__TASK GOAL__. Nothing in the records may be altered; repeat them exactly.

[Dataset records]
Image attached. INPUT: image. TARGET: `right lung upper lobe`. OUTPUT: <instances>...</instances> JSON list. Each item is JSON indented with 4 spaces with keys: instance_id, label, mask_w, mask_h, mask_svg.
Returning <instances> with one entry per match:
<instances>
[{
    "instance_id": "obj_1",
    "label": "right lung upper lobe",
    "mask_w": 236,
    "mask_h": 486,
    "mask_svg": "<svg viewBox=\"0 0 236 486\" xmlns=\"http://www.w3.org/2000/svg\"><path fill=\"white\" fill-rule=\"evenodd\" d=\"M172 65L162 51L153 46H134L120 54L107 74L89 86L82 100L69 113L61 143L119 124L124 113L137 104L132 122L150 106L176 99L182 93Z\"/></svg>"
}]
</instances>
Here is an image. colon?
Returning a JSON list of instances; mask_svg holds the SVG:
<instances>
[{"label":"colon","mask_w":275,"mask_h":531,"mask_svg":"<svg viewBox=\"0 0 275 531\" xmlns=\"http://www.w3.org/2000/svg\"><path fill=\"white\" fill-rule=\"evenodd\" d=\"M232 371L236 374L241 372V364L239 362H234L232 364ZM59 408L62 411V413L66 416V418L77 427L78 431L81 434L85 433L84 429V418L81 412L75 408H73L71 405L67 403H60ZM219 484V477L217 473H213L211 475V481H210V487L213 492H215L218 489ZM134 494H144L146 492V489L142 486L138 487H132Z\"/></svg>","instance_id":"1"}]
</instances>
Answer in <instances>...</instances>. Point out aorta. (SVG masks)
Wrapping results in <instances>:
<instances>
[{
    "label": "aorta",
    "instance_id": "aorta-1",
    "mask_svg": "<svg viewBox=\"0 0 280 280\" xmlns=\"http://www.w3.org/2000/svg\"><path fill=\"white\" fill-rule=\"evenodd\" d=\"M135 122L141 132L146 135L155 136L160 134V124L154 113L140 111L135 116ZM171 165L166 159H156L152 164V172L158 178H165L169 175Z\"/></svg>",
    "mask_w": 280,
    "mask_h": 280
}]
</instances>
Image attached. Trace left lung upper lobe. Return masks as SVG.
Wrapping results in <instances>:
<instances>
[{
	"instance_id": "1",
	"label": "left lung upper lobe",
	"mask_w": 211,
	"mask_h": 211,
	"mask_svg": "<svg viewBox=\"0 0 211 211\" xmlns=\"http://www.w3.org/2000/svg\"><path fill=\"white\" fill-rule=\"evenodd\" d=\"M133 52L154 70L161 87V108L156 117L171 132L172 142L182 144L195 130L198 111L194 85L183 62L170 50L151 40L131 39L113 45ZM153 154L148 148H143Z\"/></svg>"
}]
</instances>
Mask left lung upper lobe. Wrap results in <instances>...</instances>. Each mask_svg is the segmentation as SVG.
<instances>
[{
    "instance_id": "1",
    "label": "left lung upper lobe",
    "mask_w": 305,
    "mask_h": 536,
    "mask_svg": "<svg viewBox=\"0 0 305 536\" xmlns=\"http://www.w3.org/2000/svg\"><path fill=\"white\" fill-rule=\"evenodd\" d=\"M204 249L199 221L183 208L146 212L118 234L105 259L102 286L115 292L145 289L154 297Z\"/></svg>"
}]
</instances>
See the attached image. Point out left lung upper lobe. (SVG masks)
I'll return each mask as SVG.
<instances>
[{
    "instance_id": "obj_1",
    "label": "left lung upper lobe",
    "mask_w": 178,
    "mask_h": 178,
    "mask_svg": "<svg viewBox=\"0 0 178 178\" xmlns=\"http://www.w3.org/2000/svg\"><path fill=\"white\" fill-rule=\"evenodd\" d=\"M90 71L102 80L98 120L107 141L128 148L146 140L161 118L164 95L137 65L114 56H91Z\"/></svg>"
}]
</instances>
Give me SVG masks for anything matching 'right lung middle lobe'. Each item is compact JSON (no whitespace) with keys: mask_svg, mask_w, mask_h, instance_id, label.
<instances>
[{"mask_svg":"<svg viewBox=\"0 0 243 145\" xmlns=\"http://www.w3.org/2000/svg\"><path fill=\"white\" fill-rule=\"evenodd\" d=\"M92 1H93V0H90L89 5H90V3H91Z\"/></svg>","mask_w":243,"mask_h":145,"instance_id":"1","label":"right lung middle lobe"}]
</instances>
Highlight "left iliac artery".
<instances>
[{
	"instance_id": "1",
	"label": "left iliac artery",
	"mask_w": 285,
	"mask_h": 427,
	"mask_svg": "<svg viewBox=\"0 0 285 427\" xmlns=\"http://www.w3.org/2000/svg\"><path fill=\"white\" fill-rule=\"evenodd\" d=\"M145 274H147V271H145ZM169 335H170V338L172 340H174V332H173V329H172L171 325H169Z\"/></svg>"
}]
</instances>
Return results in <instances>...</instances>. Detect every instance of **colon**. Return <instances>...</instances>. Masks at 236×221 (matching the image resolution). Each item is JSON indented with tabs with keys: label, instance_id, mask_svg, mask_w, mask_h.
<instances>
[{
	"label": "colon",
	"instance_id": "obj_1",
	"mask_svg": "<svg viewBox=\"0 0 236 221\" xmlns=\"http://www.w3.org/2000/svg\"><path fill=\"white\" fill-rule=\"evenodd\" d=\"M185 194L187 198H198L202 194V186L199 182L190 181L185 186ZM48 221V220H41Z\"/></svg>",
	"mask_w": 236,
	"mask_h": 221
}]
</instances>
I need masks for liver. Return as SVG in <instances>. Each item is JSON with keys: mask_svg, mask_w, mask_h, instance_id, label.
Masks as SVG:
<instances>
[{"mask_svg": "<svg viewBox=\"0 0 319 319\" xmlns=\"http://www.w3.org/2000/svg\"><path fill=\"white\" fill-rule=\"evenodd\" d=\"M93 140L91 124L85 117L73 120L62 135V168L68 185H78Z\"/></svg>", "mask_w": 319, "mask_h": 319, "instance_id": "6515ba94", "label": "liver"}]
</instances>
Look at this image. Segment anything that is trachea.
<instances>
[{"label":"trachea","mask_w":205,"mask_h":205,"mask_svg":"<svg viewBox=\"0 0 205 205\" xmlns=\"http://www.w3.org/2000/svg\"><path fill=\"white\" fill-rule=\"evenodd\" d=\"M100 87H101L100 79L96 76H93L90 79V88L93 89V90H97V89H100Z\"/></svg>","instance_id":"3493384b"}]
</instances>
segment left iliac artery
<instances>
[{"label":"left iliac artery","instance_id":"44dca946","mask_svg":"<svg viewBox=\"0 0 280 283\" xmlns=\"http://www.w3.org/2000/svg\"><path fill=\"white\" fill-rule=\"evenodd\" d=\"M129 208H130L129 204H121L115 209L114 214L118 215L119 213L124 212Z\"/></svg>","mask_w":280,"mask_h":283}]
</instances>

__RESULT OF THE EXERCISE__.
Image attached. INPUT: image. TARGET: `right lung upper lobe`. OUTPUT: <instances>...</instances> JSON list. Each item is JSON indented with 4 spaces with keys: instance_id, label, mask_w, mask_h, mask_svg.
Returning <instances> with one entry per match:
<instances>
[{
    "instance_id": "obj_1",
    "label": "right lung upper lobe",
    "mask_w": 236,
    "mask_h": 486,
    "mask_svg": "<svg viewBox=\"0 0 236 486\" xmlns=\"http://www.w3.org/2000/svg\"><path fill=\"white\" fill-rule=\"evenodd\" d=\"M172 65L162 51L153 46H134L120 54L107 74L89 86L82 100L69 113L61 143L119 124L124 113L137 104L132 122L150 106L176 99L182 93Z\"/></svg>"
}]
</instances>
Here is an image. colon?
Returning a JSON list of instances; mask_svg holds the SVG:
<instances>
[{"label":"colon","mask_w":275,"mask_h":531,"mask_svg":"<svg viewBox=\"0 0 275 531\" xmlns=\"http://www.w3.org/2000/svg\"><path fill=\"white\" fill-rule=\"evenodd\" d=\"M232 371L236 374L241 372V364L239 362H234L232 364ZM59 408L62 411V413L66 416V418L77 427L78 431L81 434L85 433L84 429V418L81 412L75 408H73L71 405L67 403H60ZM219 484V477L217 473H213L211 475V481H210V487L213 492H215L218 489ZM134 494H144L146 492V489L142 486L138 487H132Z\"/></svg>","instance_id":"1"}]
</instances>
Answer in <instances>...</instances>. Point out aorta. (SVG masks)
Wrapping results in <instances>:
<instances>
[{
    "label": "aorta",
    "instance_id": "aorta-1",
    "mask_svg": "<svg viewBox=\"0 0 280 280\" xmlns=\"http://www.w3.org/2000/svg\"><path fill=\"white\" fill-rule=\"evenodd\" d=\"M135 122L141 132L146 135L155 136L160 134V124L154 113L140 111L135 116ZM171 165L166 159H156L152 164V172L158 178H165L169 175Z\"/></svg>",
    "mask_w": 280,
    "mask_h": 280
}]
</instances>
Image attached. Trace left lung upper lobe. Return masks as SVG.
Wrapping results in <instances>:
<instances>
[{
	"instance_id": "1",
	"label": "left lung upper lobe",
	"mask_w": 211,
	"mask_h": 211,
	"mask_svg": "<svg viewBox=\"0 0 211 211\" xmlns=\"http://www.w3.org/2000/svg\"><path fill=\"white\" fill-rule=\"evenodd\" d=\"M133 52L154 70L161 87V108L156 117L171 132L172 142L182 144L195 130L198 111L194 85L183 62L170 50L151 40L131 39L113 45ZM153 154L148 148H143Z\"/></svg>"
}]
</instances>
Mask left lung upper lobe. Wrap results in <instances>...</instances>. Each mask_svg is the segmentation as SVG.
<instances>
[{
    "instance_id": "1",
    "label": "left lung upper lobe",
    "mask_w": 305,
    "mask_h": 536,
    "mask_svg": "<svg viewBox=\"0 0 305 536\" xmlns=\"http://www.w3.org/2000/svg\"><path fill=\"white\" fill-rule=\"evenodd\" d=\"M204 249L199 221L183 208L146 212L118 234L105 259L102 286L115 292L145 289L154 297Z\"/></svg>"
}]
</instances>
See the attached image. Point out left lung upper lobe. (SVG masks)
I'll return each mask as SVG.
<instances>
[{
    "instance_id": "obj_1",
    "label": "left lung upper lobe",
    "mask_w": 178,
    "mask_h": 178,
    "mask_svg": "<svg viewBox=\"0 0 178 178\" xmlns=\"http://www.w3.org/2000/svg\"><path fill=\"white\" fill-rule=\"evenodd\" d=\"M90 71L102 80L98 120L107 141L128 148L146 140L161 118L164 95L137 65L114 56H91Z\"/></svg>"
}]
</instances>
Give me SVG masks for anything matching 'right lung middle lobe'. Each item is compact JSON (no whitespace) with keys: mask_svg, mask_w, mask_h, instance_id, label.
<instances>
[{"mask_svg":"<svg viewBox=\"0 0 243 145\" xmlns=\"http://www.w3.org/2000/svg\"><path fill=\"white\" fill-rule=\"evenodd\" d=\"M92 1H93V0H90L89 5H90V3H91Z\"/></svg>","mask_w":243,"mask_h":145,"instance_id":"1","label":"right lung middle lobe"}]
</instances>
Highlight "left iliac artery".
<instances>
[{
	"instance_id": "1",
	"label": "left iliac artery",
	"mask_w": 285,
	"mask_h": 427,
	"mask_svg": "<svg viewBox=\"0 0 285 427\" xmlns=\"http://www.w3.org/2000/svg\"><path fill=\"white\" fill-rule=\"evenodd\" d=\"M145 274H147V271H145ZM169 335H170V338L172 340H174V332H173V329H172L171 325H169Z\"/></svg>"
}]
</instances>
Return results in <instances>...</instances>. Detect every instance of **colon**. Return <instances>...</instances>. Masks at 236×221 (matching the image resolution). Each item is JSON indented with tabs with keys: label, instance_id, mask_svg, mask_w, mask_h.
<instances>
[{
	"label": "colon",
	"instance_id": "obj_1",
	"mask_svg": "<svg viewBox=\"0 0 236 221\" xmlns=\"http://www.w3.org/2000/svg\"><path fill=\"white\" fill-rule=\"evenodd\" d=\"M185 194L187 198H198L202 194V186L199 182L190 181L185 186ZM48 221V220H41Z\"/></svg>",
	"mask_w": 236,
	"mask_h": 221
}]
</instances>
I need masks for liver. Return as SVG in <instances>. Each item is JSON with keys: mask_svg, mask_w, mask_h, instance_id, label.
Masks as SVG:
<instances>
[{"mask_svg": "<svg viewBox=\"0 0 319 319\" xmlns=\"http://www.w3.org/2000/svg\"><path fill=\"white\" fill-rule=\"evenodd\" d=\"M93 140L91 124L85 117L73 120L62 135V168L68 185H78Z\"/></svg>", "mask_w": 319, "mask_h": 319, "instance_id": "6515ba94", "label": "liver"}]
</instances>
Look at this image. Segment anything that is trachea.
<instances>
[{"label":"trachea","mask_w":205,"mask_h":205,"mask_svg":"<svg viewBox=\"0 0 205 205\" xmlns=\"http://www.w3.org/2000/svg\"><path fill=\"white\" fill-rule=\"evenodd\" d=\"M100 87H101L100 79L96 76H93L90 79V88L93 89V90H97V89H100Z\"/></svg>","instance_id":"3493384b"}]
</instances>
segment left iliac artery
<instances>
[{"label":"left iliac artery","instance_id":"44dca946","mask_svg":"<svg viewBox=\"0 0 280 283\" xmlns=\"http://www.w3.org/2000/svg\"><path fill=\"white\" fill-rule=\"evenodd\" d=\"M129 208H130L129 204H121L115 209L114 214L118 215L119 213L124 212Z\"/></svg>","mask_w":280,"mask_h":283}]
</instances>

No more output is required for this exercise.